Instructions for the task ->
Across the entries, count the lines that include "heart" and report only that number.

Data for the task ->

────────────────────────────────────────

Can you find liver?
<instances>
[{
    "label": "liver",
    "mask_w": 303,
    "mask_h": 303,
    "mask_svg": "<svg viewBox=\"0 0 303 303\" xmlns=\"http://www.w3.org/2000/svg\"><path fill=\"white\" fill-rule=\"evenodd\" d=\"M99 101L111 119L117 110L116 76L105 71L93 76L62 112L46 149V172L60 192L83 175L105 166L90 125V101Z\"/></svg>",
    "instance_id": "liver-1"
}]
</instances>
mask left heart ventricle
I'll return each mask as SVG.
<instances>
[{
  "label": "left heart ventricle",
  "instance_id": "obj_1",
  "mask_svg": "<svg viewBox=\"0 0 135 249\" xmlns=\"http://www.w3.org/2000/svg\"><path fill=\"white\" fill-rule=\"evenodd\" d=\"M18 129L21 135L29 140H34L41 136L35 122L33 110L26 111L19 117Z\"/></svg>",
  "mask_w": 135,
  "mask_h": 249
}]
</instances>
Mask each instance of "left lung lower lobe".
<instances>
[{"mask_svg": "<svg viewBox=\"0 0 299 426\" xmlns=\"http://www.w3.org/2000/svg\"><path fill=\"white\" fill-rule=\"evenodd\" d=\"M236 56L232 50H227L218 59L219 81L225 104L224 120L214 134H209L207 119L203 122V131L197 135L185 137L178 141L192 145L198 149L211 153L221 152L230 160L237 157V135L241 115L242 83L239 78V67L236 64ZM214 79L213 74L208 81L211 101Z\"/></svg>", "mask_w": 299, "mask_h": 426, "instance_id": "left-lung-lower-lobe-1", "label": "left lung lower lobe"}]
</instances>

────────────────────────────────────────

Expected answer ->
2